Clearly running medical labs as a business isn’t providing the best quality service. I thought the whole thrust of medical advancement these days was “evidence-based” – doing something because it is seen to work, or not doing something because it demonstrably does not. I am reminded of the Serenity Prayer: “God, grant me the serenity to accept the things I cannot change, Courage to change the things I can, And wisdom to know the difference”.
It is difficult to be serene when one is watching one’s chosen profession going down the pan….

April 2, 2011 (Saturday) - A Pay Freeze


For all that I whinge about my job (from time to time) it’s not a bad old life. It could be a lot worse. And I’m desperately hoping that government policy won’t make it worse.

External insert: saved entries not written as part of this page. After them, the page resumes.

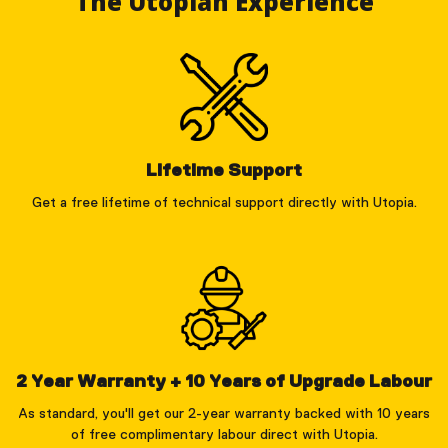
The Utopian Experience
Lifetime Support
Get a free lifetime of technical support directly with Utopia.
2 Year Warranty + 10 Years of Upgrade Labour
As standard, you'll get our 2-year warranty backed with 10 years
of free complimentary labour direct with Utopia.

My wages have been frozen for two years. I won’t get a pay rise in that time. And nor will my colleagues. Perhaps it’s rather self-seeking of me to worry about pounds and pence in what I originally intended to be a professional and reflective blog, but what will the effects of that pay freeze be? For myself it’s rather obvious. I shall have one pint of beer less every time I’m in the pub, and I might occasionally whinge about the rises in the cost of living outstripping my wages. But will everyone else have the same attitude?

I’ve been told by one of our support workers that he’s resigned and is soon to take up his new position. He’s found that bar work pays better than lab work, and is off to earn a crust by pulling pints. We will miss this chap when he goes. He’ll be replaced, and six months down the line he’ll be but a happy memory. Five years from now and no one will even remember his name. But what worries me is the (potential) legacy of this chap’s departure. What will be the reaction of all the other support staff?
After all, if you make a mistake at work, what happens? If there’s a mistake made in the hospital lab then there are potentially dire (and possibly fatal) consequences. If there’s a mistake made with a drinks order in the pub, then it can be put right in a matter of seconds. How long will it take people to realise that they could do a job with less responsibilities and earn more money?

Five years from now no one in the lab will remember the name of the bloke who resigned yesterday because in five years time we might all have got ourselves better paid jobs and there might be no one left in the lab.

One of the stated purposes of my doing C.P.D. (and this blog) is to improve the service I provide. It’s very difficult to do so when I’m being actively undermined by HM Government.